Advice on exploration of sub-clusters in hierarchical dendrogram

classic Classic list List threaded Threaded
6 messages Options
Reply | Threaded
Open this post in threaded view
|

Advice on exploration of sub-clusters in hierarchical dendrogram

kosmo7
Dear R user,

I am a biochemist/bioinformatician, at the moment working on protein clusterings by conformation similarity.

I only started seriously working with R about a couple of months ago.
I have been able so far to read my way through tutorials and set-up my hierarchical clusterings. My problem is that I cannot find a way to obtain information on the rooting of specific nodes, i.e. of specific clusters of interest.
In other words, I am trying to obtain/read the sub-clusters of a specific cluster in the dendrogram, by isolating a specific node and exploring locally its lower hierarchy.
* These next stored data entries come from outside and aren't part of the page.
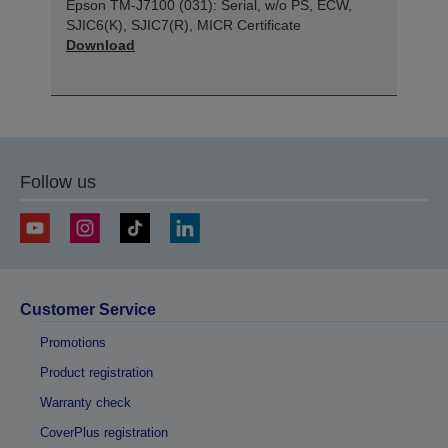
Epson TM-J7100 (031): Serial, w/o PS, ECW,
SJIC6(K), SJIC7(R), MICR Certificate
Download
Follow us
Customer Service
Promotions
Product registration
Warranty check
CoverPlus registration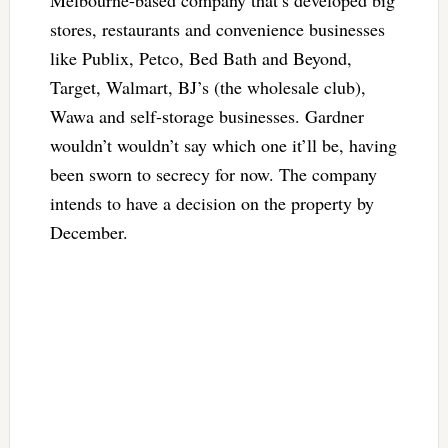
stores, restaurants and convenience businesses
like Publix, Petco, Bed Bath and Beyond,
Target, Walmart, BJ’s (the wholesale club),
Wawa and self-storage businesses. Gardner
wouldn’t wouldn’t say which one it’ll be, having
been sworn to secrecy for now. The company
intends to have a decision on the property by
December.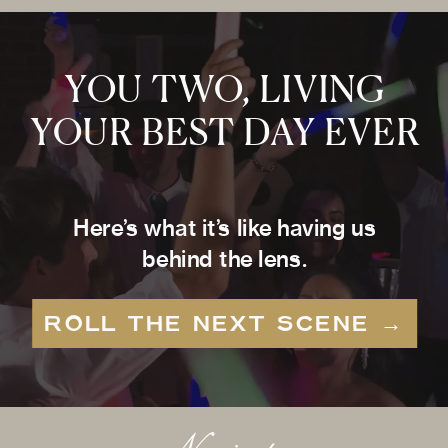
YOU TWO, LIVING
YOUR BEST DAY EVER
Here’s what it’s like having us
behind the lens.
ROLL THE NEXT SCENE →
Please allow me to display some of the code I have been using for your reference:

df=read.table('mydata.txt', head=T, row.names=1) #read file with distance matrix
d=as.dist(df) #format table as distance matrix
z<-hclust(d,method="complete", members=NULL)
x<-as.dendrogram(z)
plot(x, xlab="mydata complete-LINKAGE", ylim=c(0,4)) #visualization of the dendrogram
clusters<-cutree(z, h=1.6) #obtain clusters at cutoff height=1.6
ord<-cmdscale(d, k=2) #Multidimensional scaling of the data down to 2 dimensions
clusplot(ord,clusters, color=TRUE, shade=TRUE,labels=4, lines=0) #visualization of the clusters in 2D map
var1<-var(clusters==1) #variance of cluster 1

#extract cluster memberships:
clids = as.data.frame(clusters)
names(clids) = c("id")
clids$cdr = row.names(clids)
row.names(clids) = c(1:dim(clids)[1])
clstructure = lapply(unique(clids$id), function(x){clids[clids$id == x,'cdr']})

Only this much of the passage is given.